Ким кивнула, но в глубине души она не была уверена, что согласна с таким пониманием вопроса. В то же время, думала она, не влияет ли на ее подозрительное отношение к Рональду поведение собственного отца.

Так же стремительно, как в прошлый раз, появилась Элеонор. Она опять вовлекла Эдварда в понятный только им одним разговор, впрочем, весьма оживленный. Когда Элеонор ушла, Ким, извинившись, встала.

— Я, пожалуй, поеду.

— Я провожу тебя до машины, — предложил Эдвард.

Пока они спускались по лестнице и пересекали квадратный двор, Ким обдумывала происшедшие в Эдварде изменения. По сравнению с тем, каким он был раньше, Эдвард стал более нервозным. Благодаря знакомству с ним она многое стала понимать. Вот и сейчас она видела, что он хочет что-то сказать, но она не стала поощрять его, зная по опыту, что это не поможет.

Когда они подошли к машине, он, наконец, заговорил.

— Я много думал о твоем предложении жить вместе в твоем коттедже, — произнес он, пиная камешки носком ботинка. Ким нетерпеливо ждала, не уверенная в том, что же он скажет. Он выдержал паузу. Потом выпалил: — Если ты все еще относишься к этому положительно, то я согласен!

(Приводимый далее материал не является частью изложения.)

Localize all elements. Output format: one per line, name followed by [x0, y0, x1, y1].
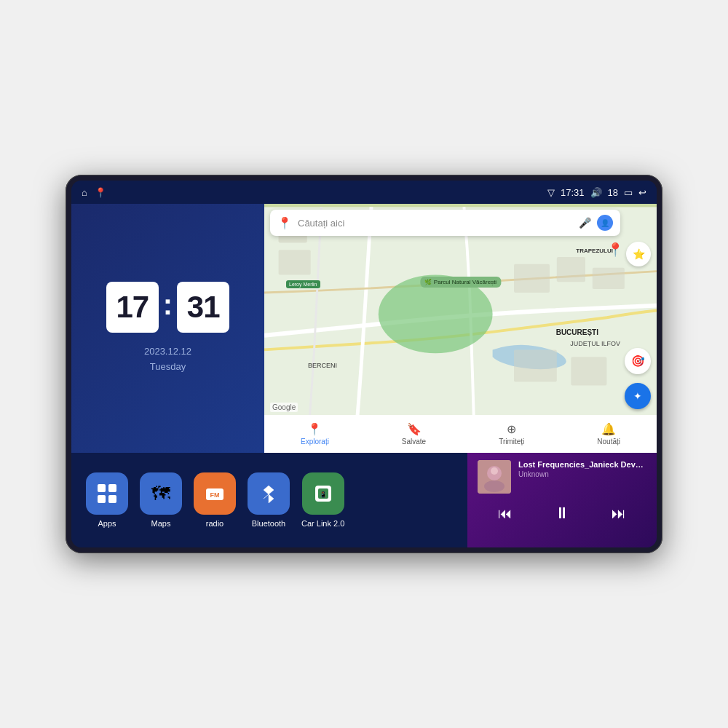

— Конечно, я думаю об этом положительно, — облегченно выдохнула Ким. Она встала на цыпочки и крепко его обняла.

— В конце недели мы можем встретиться и обсудить, что нам нужно из мебели, — предложил Эдвард. — Хотя я не знаю, захочешь ли ты взять что-нибудь из моей квартиры.

— Это было бы прекрасно, — согласилась Ким. — Мы обязательно встретимся и все обсудим.

Расставание прошло с некоторой долей неловкости. Ким села в машину. Она опустила стекло, и Эдвард заглянул внутрь.

— Прошу прощения, что я так увлечен этим алкалоидом, — сказал Эдвард.

— Я все понимаю, — заверила Ким. — Я же вижу, как ты взволнован. Я восхищаюсь твоей одержимостью.

Они распрощались, и Ким поехала к Бикон-Хилл, чувствуя себя намного более счастливой, чем полчаса назад.